## Exercise objective
Using the entries that follow, write out the line containing "2026 Мастер-Шина. Использование", the line containing "tripler la capacité", and every line between them, exactly and nothing else.

## Data to use

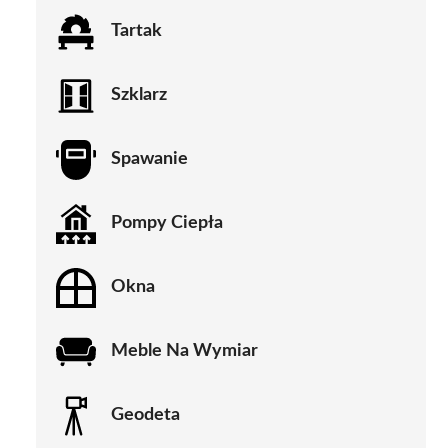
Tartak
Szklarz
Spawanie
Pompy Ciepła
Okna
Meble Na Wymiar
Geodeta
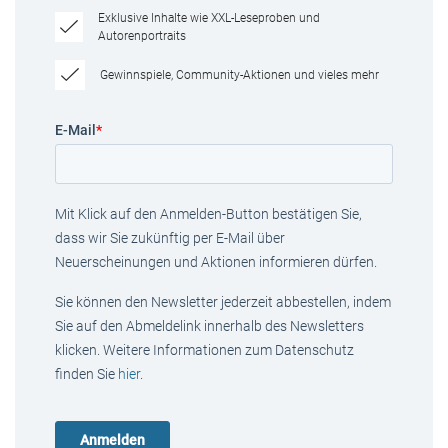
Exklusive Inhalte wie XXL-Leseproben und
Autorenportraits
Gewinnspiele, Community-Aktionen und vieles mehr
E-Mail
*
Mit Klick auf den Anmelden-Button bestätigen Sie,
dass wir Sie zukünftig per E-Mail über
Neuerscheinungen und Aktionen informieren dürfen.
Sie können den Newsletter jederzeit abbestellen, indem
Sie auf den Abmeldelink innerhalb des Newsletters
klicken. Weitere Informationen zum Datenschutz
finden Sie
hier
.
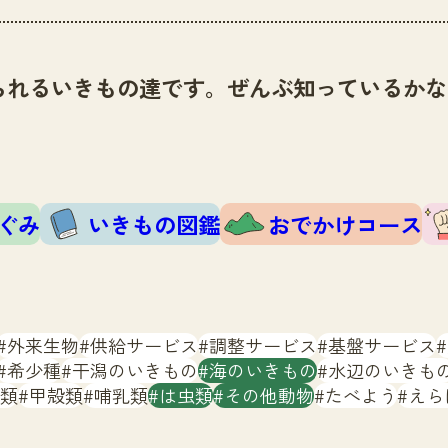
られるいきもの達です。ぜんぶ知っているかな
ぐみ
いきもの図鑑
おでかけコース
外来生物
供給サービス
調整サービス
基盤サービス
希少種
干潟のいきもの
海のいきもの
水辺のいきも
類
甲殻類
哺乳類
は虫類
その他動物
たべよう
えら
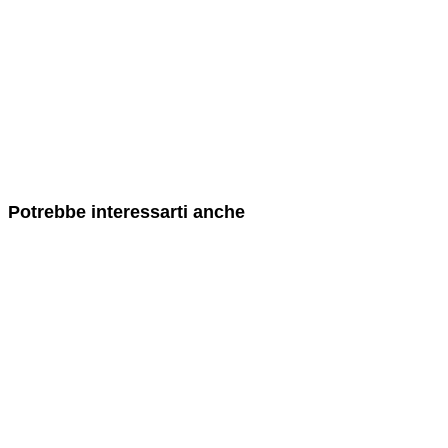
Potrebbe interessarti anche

--

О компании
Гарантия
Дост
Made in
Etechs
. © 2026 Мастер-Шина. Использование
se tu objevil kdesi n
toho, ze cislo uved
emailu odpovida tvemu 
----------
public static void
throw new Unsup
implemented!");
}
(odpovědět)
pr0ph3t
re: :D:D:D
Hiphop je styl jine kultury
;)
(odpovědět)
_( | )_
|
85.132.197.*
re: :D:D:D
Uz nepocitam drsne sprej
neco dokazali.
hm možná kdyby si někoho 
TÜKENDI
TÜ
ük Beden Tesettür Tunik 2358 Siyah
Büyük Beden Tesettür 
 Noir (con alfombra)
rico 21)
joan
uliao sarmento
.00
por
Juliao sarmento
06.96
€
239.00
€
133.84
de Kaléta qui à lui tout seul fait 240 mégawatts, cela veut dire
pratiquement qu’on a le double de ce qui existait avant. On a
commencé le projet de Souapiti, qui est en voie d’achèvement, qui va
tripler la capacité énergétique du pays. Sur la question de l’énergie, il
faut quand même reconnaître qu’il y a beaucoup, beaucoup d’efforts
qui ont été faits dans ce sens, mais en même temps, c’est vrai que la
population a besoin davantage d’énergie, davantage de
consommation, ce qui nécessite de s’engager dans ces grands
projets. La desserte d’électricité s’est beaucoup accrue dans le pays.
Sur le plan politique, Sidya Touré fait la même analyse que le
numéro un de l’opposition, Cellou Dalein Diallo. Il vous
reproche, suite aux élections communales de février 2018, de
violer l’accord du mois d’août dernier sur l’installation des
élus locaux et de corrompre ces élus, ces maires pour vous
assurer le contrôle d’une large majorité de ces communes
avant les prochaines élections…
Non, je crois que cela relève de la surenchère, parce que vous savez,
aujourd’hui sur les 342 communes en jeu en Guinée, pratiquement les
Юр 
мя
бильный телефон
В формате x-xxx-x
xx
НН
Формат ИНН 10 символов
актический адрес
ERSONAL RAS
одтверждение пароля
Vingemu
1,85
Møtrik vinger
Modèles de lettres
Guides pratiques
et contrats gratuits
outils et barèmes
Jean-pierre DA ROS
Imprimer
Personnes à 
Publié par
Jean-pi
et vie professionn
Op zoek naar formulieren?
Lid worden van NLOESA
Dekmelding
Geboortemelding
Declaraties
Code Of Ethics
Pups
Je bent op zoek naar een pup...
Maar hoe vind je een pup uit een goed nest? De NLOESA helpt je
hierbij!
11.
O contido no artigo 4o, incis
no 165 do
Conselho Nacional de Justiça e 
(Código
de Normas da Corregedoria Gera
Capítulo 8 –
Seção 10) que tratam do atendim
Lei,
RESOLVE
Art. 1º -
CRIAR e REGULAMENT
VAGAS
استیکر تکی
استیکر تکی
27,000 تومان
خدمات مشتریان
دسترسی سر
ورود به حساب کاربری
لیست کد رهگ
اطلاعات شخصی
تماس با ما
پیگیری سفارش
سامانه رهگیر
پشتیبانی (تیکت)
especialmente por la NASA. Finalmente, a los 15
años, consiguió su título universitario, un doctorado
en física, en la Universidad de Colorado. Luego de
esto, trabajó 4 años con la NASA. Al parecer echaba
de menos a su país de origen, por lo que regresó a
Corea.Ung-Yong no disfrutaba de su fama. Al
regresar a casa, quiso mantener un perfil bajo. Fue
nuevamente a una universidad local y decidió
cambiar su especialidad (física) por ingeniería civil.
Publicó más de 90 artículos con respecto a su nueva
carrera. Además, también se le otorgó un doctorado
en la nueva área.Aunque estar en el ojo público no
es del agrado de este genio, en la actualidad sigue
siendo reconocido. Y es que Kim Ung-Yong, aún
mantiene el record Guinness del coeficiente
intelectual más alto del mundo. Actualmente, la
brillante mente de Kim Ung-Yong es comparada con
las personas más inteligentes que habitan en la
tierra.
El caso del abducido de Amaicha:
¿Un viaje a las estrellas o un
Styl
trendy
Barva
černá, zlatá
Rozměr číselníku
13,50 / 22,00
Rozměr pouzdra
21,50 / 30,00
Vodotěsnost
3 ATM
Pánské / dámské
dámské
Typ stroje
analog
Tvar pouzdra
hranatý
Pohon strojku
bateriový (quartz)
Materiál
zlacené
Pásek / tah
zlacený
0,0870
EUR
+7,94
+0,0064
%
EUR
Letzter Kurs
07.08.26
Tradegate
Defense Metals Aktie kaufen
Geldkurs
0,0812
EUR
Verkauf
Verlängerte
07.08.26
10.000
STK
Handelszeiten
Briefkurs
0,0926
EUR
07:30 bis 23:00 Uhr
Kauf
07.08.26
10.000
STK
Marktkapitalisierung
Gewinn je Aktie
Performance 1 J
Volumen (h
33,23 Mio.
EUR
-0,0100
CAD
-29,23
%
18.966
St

## Answer space
. © 2026 Мастер-Шина. Использование
se tu objevil kdesi n
toho, ze cislo uved
emailu odpovida tvemu 
----------
public static void
throw new Unsup
implemented!");
}
(odpovědět)
pr0ph3t
re: :D:D:D
Hiphop je styl jine kultury
;)
(odpovědět)
_( | )_
|
85.132.197.*
re: :D:D:D
Uz nepocitam drsne sprej
neco dokazali.
hm možná kdyby si někoho 
TÜKENDI
TÜ
ük Beden Tesettür Tunik 2358 Siyah
Büyük Beden Tesettür 
 Noir (con alfombra)
rico 21)
joan
uliao sarmento
.00
por
Juliao sarmento
06.96
€
239.00
€
133.84
de Kaléta qui à lui tout seul fait 240 mégawatts, cela veut dire
pratiquement qu’on a le double de ce qui existait avant. On a
commencé le projet de Souapiti, qui est en voie d’achèvement, qui va
tripler la capacité énergétique du pays. Sur la question de l’énergie, il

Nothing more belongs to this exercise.